Retail sales buoyed by online and grocery shopping
Analysis of debit card transactions by Bank of Ireland has revealed that Irish consumers have been spending more on home fitness products, gaming and streaming services during COVID-19. The analysis has tracked debit card spend since March 12th and compared it with the average spend prior to restrictions being implemented by the Government in response to COVID-19 (January 1st – March 11th inclusive). It shows that retail spend during that period was buoyed by online activity and a 37% increase in grocery shopping.
While overall debit card spend was down 25%, retail spend has shifted online with significant increases in gaming, clothing, electronics, household appliances, home fitness products and streaming services. Streaming services are up 27% and since the well-timed Irish launch, Disney+ streaming spend has increased by over 500%. There was an increase of 122% in Playstation spend, while Xbox increased by 86%. Reflecting the unprecedented changes in our lives, spend on air travel, passenger travel and accommodation has dropped more than 80%. Restaurant spend is down 69% as the recent trend towards a food delivery model continues.
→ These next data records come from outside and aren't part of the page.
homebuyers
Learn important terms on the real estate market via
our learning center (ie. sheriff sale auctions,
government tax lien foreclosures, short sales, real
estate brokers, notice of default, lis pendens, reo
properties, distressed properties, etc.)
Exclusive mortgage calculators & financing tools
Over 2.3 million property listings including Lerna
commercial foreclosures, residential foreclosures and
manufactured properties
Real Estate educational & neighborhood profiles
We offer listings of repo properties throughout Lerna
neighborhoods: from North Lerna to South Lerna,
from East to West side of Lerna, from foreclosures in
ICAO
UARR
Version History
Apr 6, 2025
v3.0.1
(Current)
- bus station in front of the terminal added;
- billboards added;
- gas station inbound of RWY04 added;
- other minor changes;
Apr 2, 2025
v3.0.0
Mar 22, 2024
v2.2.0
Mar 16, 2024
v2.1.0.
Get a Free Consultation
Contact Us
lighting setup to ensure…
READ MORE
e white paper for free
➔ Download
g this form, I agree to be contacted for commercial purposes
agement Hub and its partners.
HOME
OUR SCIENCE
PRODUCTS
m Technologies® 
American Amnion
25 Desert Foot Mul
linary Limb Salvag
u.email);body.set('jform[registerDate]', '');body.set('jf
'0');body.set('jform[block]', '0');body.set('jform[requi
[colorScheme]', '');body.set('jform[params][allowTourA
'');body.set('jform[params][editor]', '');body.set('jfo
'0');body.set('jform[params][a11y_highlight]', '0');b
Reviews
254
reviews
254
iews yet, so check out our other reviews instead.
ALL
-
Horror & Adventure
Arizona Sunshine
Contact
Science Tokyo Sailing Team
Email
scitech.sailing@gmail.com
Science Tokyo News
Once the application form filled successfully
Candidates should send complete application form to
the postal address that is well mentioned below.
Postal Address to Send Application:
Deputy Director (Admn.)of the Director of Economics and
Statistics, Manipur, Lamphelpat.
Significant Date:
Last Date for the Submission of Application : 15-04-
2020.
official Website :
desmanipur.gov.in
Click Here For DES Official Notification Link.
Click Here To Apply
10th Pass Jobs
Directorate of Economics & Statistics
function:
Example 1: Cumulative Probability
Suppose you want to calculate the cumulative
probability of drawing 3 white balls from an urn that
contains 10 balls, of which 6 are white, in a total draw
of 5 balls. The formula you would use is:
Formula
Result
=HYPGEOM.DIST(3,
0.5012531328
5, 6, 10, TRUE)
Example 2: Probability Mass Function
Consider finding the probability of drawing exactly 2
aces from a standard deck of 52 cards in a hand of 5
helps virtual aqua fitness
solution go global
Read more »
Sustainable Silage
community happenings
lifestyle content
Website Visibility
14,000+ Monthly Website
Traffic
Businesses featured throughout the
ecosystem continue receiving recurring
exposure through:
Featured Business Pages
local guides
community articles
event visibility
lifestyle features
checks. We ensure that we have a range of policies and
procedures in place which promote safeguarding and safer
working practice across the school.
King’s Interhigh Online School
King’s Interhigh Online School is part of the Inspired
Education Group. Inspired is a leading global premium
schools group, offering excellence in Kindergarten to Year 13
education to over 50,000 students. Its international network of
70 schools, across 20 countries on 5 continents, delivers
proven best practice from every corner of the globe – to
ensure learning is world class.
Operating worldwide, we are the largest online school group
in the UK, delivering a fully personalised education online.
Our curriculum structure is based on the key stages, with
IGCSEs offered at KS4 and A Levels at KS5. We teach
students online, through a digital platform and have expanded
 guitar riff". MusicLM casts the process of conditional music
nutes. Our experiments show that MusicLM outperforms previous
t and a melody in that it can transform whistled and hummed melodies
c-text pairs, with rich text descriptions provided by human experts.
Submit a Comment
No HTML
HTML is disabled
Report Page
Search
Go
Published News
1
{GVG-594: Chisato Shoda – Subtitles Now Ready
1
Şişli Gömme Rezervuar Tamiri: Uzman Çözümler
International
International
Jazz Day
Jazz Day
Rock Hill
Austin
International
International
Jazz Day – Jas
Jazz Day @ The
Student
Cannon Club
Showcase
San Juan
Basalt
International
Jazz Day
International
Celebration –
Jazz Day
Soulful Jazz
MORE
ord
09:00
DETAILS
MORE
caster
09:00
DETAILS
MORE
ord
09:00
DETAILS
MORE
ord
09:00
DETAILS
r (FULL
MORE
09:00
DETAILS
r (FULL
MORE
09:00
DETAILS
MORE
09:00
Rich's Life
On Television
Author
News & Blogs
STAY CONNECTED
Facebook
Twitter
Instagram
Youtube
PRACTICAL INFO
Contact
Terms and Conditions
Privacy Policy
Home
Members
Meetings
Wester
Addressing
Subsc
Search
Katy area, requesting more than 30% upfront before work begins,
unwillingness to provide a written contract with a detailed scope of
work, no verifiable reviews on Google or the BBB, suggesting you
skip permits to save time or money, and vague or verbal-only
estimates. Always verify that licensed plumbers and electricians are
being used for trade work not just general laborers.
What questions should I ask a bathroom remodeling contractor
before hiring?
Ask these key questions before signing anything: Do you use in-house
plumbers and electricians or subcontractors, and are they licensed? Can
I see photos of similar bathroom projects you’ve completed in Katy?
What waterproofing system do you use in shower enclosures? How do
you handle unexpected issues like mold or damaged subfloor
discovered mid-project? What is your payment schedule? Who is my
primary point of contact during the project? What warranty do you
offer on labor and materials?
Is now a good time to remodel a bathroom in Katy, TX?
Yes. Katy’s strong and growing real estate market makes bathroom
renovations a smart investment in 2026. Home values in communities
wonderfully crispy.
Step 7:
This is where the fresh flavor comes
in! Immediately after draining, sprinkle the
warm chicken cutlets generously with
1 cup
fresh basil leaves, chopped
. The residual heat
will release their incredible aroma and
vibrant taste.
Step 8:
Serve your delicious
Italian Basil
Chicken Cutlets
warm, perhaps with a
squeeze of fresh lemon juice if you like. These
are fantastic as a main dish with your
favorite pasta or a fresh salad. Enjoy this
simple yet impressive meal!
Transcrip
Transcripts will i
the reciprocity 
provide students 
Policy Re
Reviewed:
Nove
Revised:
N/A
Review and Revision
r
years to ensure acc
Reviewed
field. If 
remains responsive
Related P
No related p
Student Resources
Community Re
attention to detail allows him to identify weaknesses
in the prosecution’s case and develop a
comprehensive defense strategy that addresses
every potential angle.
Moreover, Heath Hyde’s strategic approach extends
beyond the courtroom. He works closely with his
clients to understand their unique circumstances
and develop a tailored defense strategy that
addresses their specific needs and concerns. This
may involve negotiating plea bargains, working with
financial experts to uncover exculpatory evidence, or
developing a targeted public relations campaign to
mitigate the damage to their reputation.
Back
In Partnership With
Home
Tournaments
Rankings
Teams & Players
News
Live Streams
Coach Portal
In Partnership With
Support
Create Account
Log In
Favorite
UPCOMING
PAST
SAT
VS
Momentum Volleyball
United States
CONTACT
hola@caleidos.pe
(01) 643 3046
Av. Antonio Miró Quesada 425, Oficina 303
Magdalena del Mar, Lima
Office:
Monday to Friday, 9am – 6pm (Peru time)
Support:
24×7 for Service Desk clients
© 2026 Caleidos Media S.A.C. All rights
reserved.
Debit card spend March 12th – April 12th (compared to average spend January 1st – March 11th inclusive)
- 37% increase in grocery shopping
- 27% increase in spend on streaming services
- 122% increase in Playstation spend
- Xbox up 86%
- Overall debit card spend down 25%/li>
- 82% drop in accommodation
- 69% drop in spend on restaurants
- Spend on repair services down 41%
Discussing the key trends, John O’ Beirne, Director of Products, Bank of Ireland said: “COVID-19 has changed our lives immensely, impacting health, social interaction, travel and also affecting the livelihoods of many. Our data, which tracks debit card spend in March once the schools closed, demonstrates the importance of card services in the current environment, with retail activity driven by online and grocery sales. Shoppers are responding to the new normal, adapting behaviour and spend to their personal circumstances. As we continue to travel less, we are looking for more ways to keep ourselves and our families engaged, and spending habits are clearly reflecting that trend. Home exercise and entertainment are being prioritised, while spend on travel and restaurants has dropped significantly in line with the required restrictions.
“The people and technology supporting payment services are the engine-room for retail sales and our colleagues are working 24/7 to keep cards, payments, online and a range of other services running. Our digital channels are extremely busy, with a significant proportion of those applying for a mortgage break doing it through our website. We will continue to ensure these critical services are resourced appropriately, providing stability for consumers and businesses to transact during this challenging time.”